[Transcribed page contents]
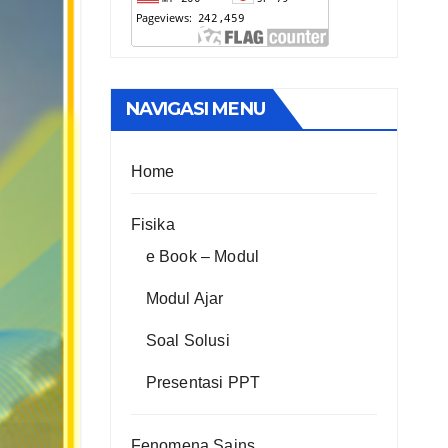
NAVIGASI MENU
Home
Fisika
e Book – Modul
Modul Ajar
Soal Solusi
Presentasi PPT
Fenomena Sains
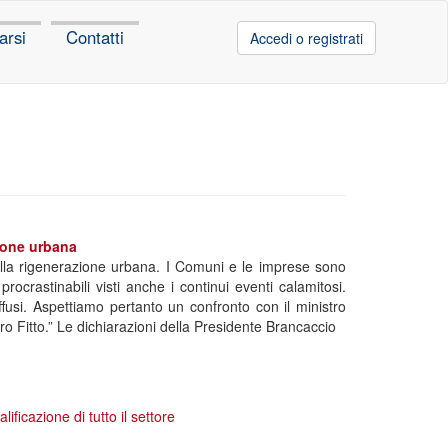
arsi
Contatti
Accedi o registrati
zione urbana
e alla rigenerazione urbana. I Comuni e le imprese sono
procrastinabili visti anche i continui eventi calamitosi.
ffusi. Aspettiamo pertanto un confronto con il ministro
ro Fitto.” Le dichiarazioni della Presidente Brancaccio
ificazione di tutto il settore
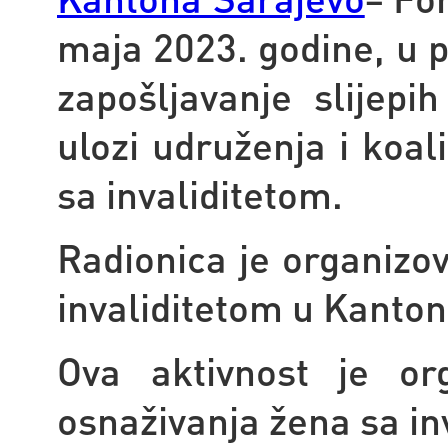
maja 2023. godine, u 
zapošljavanje slijepi
ulozi udruženja i koal
sa invaliditetom.
Radionica je organizo
invaliditetom u Kanton
Ova aktivnost je or
osnaživanja žena sa in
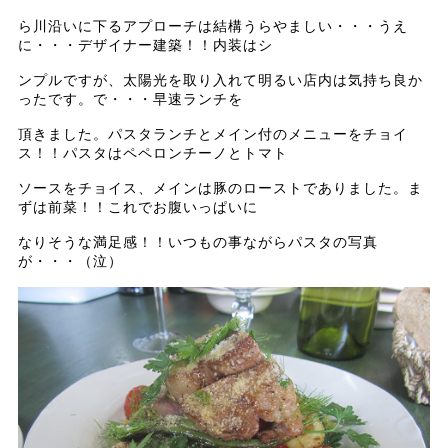
ら川沿いに下るアプローチは結構うらやましい・・・うえ
に・・・デザイナー建築！！内装はシ
ンプルですが、太陽光を取り入れて明るい店内は気持ち良か
ったです。で・・・早速ランチを
頂きました。パスタランチとメイン付のメニューをチョイ
ス！！パスタはペペロンチーノとトマト
ソースをチョイス、メインは豚のローストでありました。ま
ずは前菜！！これでお腹いっぱいに
なりそうな満足感！！いつもの事ながらパスタの写真
が・・・（泣）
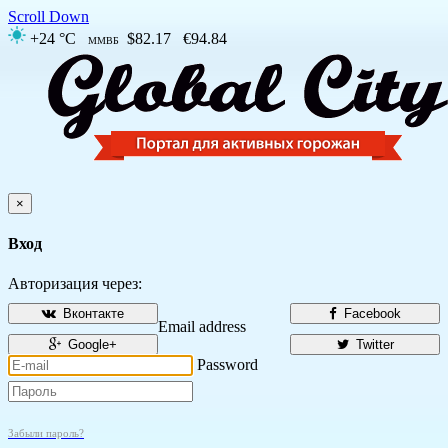
Scroll Down
+24 °C
$82.17
€94.84
ММВБ
×
Вход
Авторизация через:
Вконтакте
Facebook
Email address
Google+
Twitter
Password
Забыли пароль?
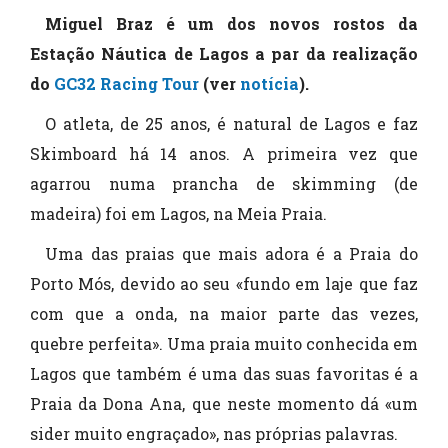
Miguel Braz é um dos novos rostos da
Estação Náutica de Lagos a par da realização
do
GC32 Racing Tour
(ver
notícia
).
O atleta, de 25 anos, é natural de Lagos e faz
Skimboard há 14 anos. A primeira vez que
agarrou numa prancha de skimming (de
madeira) foi em Lagos, na Meia Praia.
Uma das praias que mais adora é a Praia do
Porto Mós, devido ao seu «fundo em laje que faz
com que a onda, na maior parte das vezes,
quebre perfeita». Uma praia muito conhecida em
Lagos que também é uma das suas favoritas é a
Praia da Dona Ana, que neste momento dá «um
sider muito engraçado», nas próprias palavras.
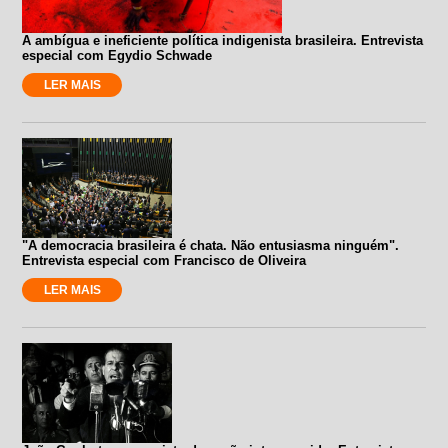
A ambígua e ineficiente política indigenista brasileira. Entrevista
especial com Egydio Schwade
LER MAIS
"A democracia brasileira é chata. Não entusiasma ninguém".
Entrevista especial com Francisco de Oliveira
LER MAIS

■ What you need to do ■
For the string "Lagos", search the preceding data and copy every line that includes it.

■ Response to the task ■
Estação Náutica de Lagos a par da realização
O atleta, de 25 anos, é natural de Lagos e faz
madeira) foi em Lagos, na Meia Praia.
Lagos que também é uma das suas favoritas é a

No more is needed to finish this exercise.